Without including any images, reproduce each entry exactly.

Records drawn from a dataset
---+---

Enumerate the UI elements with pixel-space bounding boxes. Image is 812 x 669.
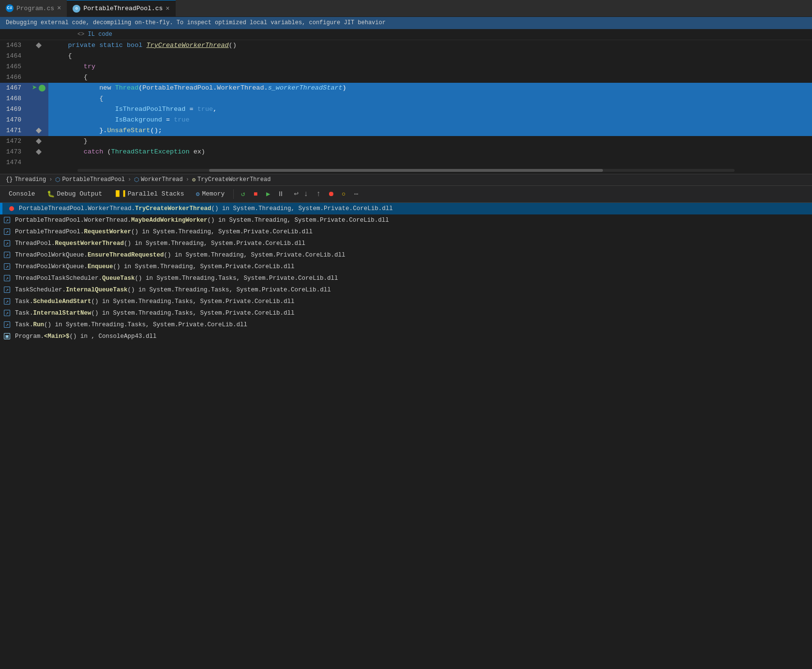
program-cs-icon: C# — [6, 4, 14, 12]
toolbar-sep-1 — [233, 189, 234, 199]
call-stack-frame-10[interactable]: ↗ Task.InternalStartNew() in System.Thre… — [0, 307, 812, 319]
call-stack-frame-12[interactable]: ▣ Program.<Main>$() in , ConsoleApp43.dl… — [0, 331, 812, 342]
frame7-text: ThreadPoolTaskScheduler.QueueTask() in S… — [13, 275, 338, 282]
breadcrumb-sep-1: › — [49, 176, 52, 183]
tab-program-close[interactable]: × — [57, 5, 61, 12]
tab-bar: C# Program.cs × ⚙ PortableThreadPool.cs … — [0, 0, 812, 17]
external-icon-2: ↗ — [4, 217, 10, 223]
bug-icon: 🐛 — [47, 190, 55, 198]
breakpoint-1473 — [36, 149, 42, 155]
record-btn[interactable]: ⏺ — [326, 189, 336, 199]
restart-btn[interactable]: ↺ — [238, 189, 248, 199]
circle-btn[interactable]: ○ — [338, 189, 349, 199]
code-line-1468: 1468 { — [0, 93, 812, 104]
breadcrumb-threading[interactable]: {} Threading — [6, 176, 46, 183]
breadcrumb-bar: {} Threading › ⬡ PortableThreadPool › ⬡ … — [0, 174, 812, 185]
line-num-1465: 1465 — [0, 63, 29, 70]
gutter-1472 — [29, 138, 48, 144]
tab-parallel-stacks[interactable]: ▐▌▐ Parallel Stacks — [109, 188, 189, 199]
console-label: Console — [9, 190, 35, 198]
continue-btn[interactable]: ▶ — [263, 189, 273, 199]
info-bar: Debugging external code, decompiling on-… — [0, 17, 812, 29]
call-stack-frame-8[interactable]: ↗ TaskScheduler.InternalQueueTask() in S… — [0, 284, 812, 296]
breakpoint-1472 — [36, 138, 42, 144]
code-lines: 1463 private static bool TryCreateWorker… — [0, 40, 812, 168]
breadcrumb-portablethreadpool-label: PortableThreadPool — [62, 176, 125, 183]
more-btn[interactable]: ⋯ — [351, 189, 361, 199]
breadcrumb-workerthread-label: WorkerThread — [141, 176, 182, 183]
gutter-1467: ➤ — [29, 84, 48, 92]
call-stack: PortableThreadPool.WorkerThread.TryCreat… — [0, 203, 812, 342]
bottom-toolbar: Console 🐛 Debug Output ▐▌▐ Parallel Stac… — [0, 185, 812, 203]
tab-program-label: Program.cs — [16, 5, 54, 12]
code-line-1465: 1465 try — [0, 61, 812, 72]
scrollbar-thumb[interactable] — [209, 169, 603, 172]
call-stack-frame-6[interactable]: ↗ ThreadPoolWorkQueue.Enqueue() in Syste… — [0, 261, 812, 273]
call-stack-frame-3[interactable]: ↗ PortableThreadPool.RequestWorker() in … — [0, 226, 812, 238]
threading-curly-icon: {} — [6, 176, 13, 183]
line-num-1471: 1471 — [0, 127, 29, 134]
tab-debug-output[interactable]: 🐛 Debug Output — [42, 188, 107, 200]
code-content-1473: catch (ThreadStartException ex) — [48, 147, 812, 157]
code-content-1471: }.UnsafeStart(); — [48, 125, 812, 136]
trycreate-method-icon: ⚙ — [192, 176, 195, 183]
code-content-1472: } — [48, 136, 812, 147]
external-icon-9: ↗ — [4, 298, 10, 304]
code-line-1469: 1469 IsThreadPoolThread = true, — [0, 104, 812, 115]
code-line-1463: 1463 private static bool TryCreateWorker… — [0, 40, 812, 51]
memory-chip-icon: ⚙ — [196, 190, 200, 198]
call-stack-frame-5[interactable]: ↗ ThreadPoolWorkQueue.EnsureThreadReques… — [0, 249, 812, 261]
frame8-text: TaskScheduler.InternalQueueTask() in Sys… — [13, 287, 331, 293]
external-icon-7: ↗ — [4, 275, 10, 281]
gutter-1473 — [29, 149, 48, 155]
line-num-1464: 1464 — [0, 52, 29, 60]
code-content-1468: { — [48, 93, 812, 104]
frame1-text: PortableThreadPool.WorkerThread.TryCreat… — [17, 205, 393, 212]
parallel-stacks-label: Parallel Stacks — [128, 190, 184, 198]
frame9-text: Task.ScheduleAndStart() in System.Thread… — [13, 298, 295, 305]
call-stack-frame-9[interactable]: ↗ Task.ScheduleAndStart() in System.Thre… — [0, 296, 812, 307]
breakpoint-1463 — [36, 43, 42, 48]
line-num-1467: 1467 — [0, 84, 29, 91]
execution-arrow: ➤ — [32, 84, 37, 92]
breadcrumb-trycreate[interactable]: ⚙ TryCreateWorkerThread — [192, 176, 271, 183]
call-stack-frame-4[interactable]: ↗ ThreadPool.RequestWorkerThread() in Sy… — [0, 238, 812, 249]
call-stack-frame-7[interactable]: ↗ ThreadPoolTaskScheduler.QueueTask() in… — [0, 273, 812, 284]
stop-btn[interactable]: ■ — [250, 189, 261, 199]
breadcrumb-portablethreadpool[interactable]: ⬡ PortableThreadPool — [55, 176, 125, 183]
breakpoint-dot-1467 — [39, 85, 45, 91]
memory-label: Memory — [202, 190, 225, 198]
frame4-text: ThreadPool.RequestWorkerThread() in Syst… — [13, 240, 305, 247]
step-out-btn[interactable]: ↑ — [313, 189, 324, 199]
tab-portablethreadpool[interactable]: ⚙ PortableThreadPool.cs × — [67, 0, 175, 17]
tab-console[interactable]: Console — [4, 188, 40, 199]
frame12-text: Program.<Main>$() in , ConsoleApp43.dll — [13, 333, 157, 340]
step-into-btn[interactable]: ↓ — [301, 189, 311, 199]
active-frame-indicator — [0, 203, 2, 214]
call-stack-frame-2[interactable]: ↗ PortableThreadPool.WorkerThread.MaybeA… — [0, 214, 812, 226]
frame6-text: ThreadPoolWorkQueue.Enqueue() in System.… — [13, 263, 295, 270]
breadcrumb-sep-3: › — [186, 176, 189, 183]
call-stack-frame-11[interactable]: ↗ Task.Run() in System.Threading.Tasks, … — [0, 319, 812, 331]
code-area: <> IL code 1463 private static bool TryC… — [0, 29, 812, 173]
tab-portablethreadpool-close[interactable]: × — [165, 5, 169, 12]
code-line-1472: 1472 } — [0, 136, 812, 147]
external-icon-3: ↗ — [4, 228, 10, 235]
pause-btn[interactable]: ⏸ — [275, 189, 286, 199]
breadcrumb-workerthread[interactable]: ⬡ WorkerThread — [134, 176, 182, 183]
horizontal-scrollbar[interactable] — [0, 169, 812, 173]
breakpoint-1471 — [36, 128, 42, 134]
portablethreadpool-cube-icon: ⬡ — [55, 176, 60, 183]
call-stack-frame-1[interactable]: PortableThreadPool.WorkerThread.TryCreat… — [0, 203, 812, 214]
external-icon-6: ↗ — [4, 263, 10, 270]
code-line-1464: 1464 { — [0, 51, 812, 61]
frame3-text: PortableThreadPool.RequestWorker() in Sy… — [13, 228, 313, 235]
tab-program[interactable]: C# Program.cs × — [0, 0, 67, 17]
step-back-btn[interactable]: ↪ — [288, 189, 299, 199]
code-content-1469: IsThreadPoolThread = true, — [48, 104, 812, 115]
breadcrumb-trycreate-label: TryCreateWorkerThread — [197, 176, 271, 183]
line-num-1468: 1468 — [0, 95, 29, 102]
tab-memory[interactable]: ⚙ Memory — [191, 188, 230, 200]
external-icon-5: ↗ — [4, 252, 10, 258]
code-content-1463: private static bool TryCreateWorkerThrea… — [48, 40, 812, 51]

---+---

## RESULT OF THE TASK
Enumerate the UI elements with pixel-space bounding boxes. Image is 812 x 669.
program-cs-icon: C# — [6, 4, 14, 12]
toolbar-sep-1 — [233, 189, 234, 199]
call-stack-frame-10[interactable]: ↗ Task.InternalStartNew() in System.Thre… — [0, 307, 812, 319]
call-stack-frame-12[interactable]: ▣ Program.<Main>$() in , ConsoleApp43.dl… — [0, 331, 812, 342]
frame7-text: ThreadPoolTaskScheduler.QueueTask() in S… — [13, 275, 338, 282]
breadcrumb-sep-1: › — [49, 176, 52, 183]
tab-program-close[interactable]: × — [57, 5, 61, 12]
tab-bar: C# Program.cs × ⚙ PortableThreadPool.cs … — [0, 0, 812, 17]
external-icon-2: ↗ — [4, 217, 10, 223]
bug-icon: 🐛 — [47, 190, 55, 198]
breakpoint-1473 — [36, 149, 42, 155]
record-btn[interactable]: ⏺ — [326, 189, 336, 199]
restart-btn[interactable]: ↺ — [238, 189, 248, 199]
circle-btn[interactable]: ○ — [338, 189, 349, 199]
code-line-1468: 1468 { — [0, 93, 812, 104]
breadcrumb-threading[interactable]: {} Threading — [6, 176, 46, 183]
breadcrumb-bar: {} Threading › ⬡ PortableThreadPool › ⬡ … — [0, 174, 812, 185]
line-num-1465: 1465 — [0, 63, 29, 70]
gutter-1472 — [29, 138, 48, 144]
tab-parallel-stacks[interactable]: ▐▌▐ Parallel Stacks — [109, 188, 189, 199]
console-label: Console — [9, 190, 35, 198]
continue-btn[interactable]: ▶ — [263, 189, 273, 199]
info-bar: Debugging external code, decompiling on-… — [0, 17, 812, 29]
call-stack-frame-8[interactable]: ↗ TaskScheduler.InternalQueueTask() in S… — [0, 284, 812, 296]
breakpoint-1472 — [36, 138, 42, 144]
code-lines: 1463 private static bool TryCreateWorker… — [0, 40, 812, 168]
breadcrumb-portablethreadpool-label: PortableThreadPool — [62, 176, 125, 183]
more-btn[interactable]: ⋯ — [351, 189, 361, 199]
breadcrumb-workerthread-label: WorkerThread — [141, 176, 182, 183]
gutter-1467: ➤ — [29, 84, 48, 92]
call-stack: PortableThreadPool.WorkerThread.TryCreat… — [0, 203, 812, 342]
bottom-toolbar: Console 🐛 Debug Output ▐▌▐ Parallel Stac… — [0, 185, 812, 203]
tab-program-label: Program.cs — [16, 5, 54, 12]
code-line-1465: 1465 try — [0, 61, 812, 72]
scrollbar-thumb[interactable] — [209, 169, 603, 172]
call-stack-frame-6[interactable]: ↗ ThreadPoolWorkQueue.Enqueue() in Syste… — [0, 261, 812, 273]
call-stack-frame-3[interactable]: ↗ PortableThreadPool.RequestWorker() in … — [0, 226, 812, 238]
threading-curly-icon: {} — [6, 176, 13, 183]
line-num-1471: 1471 — [0, 127, 29, 134]
tab-debug-output[interactable]: 🐛 Debug Output — [42, 188, 107, 200]
code-content-1473: catch (ThreadStartException ex) — [48, 147, 812, 157]
code-content-1471: }.UnsafeStart(); — [48, 125, 812, 136]
trycreate-method-icon: ⚙ — [192, 176, 195, 183]
code-content-1472: } — [48, 136, 812, 147]
external-icon-9: ↗ — [4, 298, 10, 304]
code-line-1469: 1469 IsThreadPoolThread = true, — [0, 104, 812, 115]
code-line-1463: 1463 private static bool TryCreateWorker… — [0, 40, 812, 51]
memory-chip-icon: ⚙ — [196, 190, 200, 198]
call-stack-frame-5[interactable]: ↗ ThreadPoolWorkQueue.EnsureThreadReques… — [0, 249, 812, 261]
frame8-text: TaskScheduler.InternalQueueTask() in Sys… — [13, 287, 331, 293]
external-icon-7: ↗ — [4, 275, 10, 281]
gutter-1473 — [29, 149, 48, 155]
line-num-1464: 1464 — [0, 52, 29, 60]
code-content-1468: { — [48, 93, 812, 104]
frame1-text: PortableThreadPool.WorkerThread.TryCreat… — [17, 205, 393, 212]
parallel-stacks-label: Parallel Stacks — [128, 190, 184, 198]
frame9-text: Task.ScheduleAndStart() in System.Thread… — [13, 298, 295, 305]
call-stack-frame-9[interactable]: ↗ Task.ScheduleAndStart() in System.Thre… — [0, 296, 812, 307]
breakpoint-1463 — [36, 43, 42, 48]
line-num-1467: 1467 — [0, 84, 29, 91]
execution-arrow: ➤ — [32, 84, 37, 92]
breadcrumb-trycreate[interactable]: ⚙ TryCreateWorkerThread — [192, 176, 271, 183]
call-stack-frame-4[interactable]: ↗ ThreadPool.RequestWorkerThread() in Sy… — [0, 238, 812, 249]
call-stack-frame-7[interactable]: ↗ ThreadPoolTaskScheduler.QueueTask() in… — [0, 273, 812, 284]
stop-btn[interactable]: ■ — [250, 189, 261, 199]
breadcrumb-portablethreadpool[interactable]: ⬡ PortableThreadPool — [55, 176, 125, 183]
breakpoint-dot-1467 — [39, 85, 45, 91]
memory-label: Memory — [202, 190, 225, 198]
frame4-text: ThreadPool.RequestWorkerThread() in Syst… — [13, 240, 305, 247]
step-out-btn[interactable]: ↑ — [313, 189, 324, 199]
tab-portablethreadpool[interactable]: ⚙ PortableThreadPool.cs × — [67, 0, 175, 17]
tab-console[interactable]: Console — [4, 188, 40, 199]
frame12-text: Program.<Main>$() in , ConsoleApp43.dll — [13, 333, 157, 340]
step-into-btn[interactable]: ↓ — [301, 189, 311, 199]
active-frame-indicator — [0, 203, 2, 214]
call-stack-frame-2[interactable]: ↗ PortableThreadPool.WorkerThread.MaybeA… — [0, 214, 812, 226]
frame6-text: ThreadPoolWorkQueue.Enqueue() in System.… — [13, 263, 295, 270]
breadcrumb-sep-3: › — [186, 176, 189, 183]
call-stack-frame-11[interactable]: ↗ Task.Run() in System.Threading.Tasks, … — [0, 319, 812, 331]
code-area: <> IL code 1463 private static bool TryC… — [0, 29, 812, 173]
tab-portablethreadpool-close[interactable]: × — [165, 5, 169, 12]
code-line-1472: 1472 } — [0, 136, 812, 147]
external-icon-3: ↗ — [4, 228, 10, 235]
pause-btn[interactable]: ⏸ — [275, 189, 286, 199]
breadcrumb-workerthread[interactable]: ⬡ WorkerThread — [134, 176, 182, 183]
horizontal-scrollbar[interactable] — [0, 169, 812, 173]
breakpoint-1471 — [36, 128, 42, 134]
portablethreadpool-cube-icon: ⬡ — [55, 176, 60, 183]
call-stack-frame-1[interactable]: PortableThreadPool.WorkerThread.TryCreat… — [0, 203, 812, 214]
external-icon-6: ↗ — [4, 263, 10, 270]
code-line-1464: 1464 { — [0, 51, 812, 61]
frame3-text: PortableThreadPool.RequestWorker() in Sy… — [13, 228, 313, 235]
tab-program[interactable]: C# Program.cs × — [0, 0, 67, 17]
step-back-btn[interactable]: ↪ — [288, 189, 299, 199]
code-content-1469: IsThreadPoolThread = true, — [48, 104, 812, 115]
breadcrumb-trycreate-label: TryCreateWorkerThread — [197, 176, 271, 183]
line-num-1468: 1468 — [0, 95, 29, 102]
tab-memory[interactable]: ⚙ Memory — [191, 188, 230, 200]
external-icon-5: ↗ — [4, 252, 10, 258]
code-content-1463: private static bool TryCreateWorkerThrea… — [48, 40, 812, 51]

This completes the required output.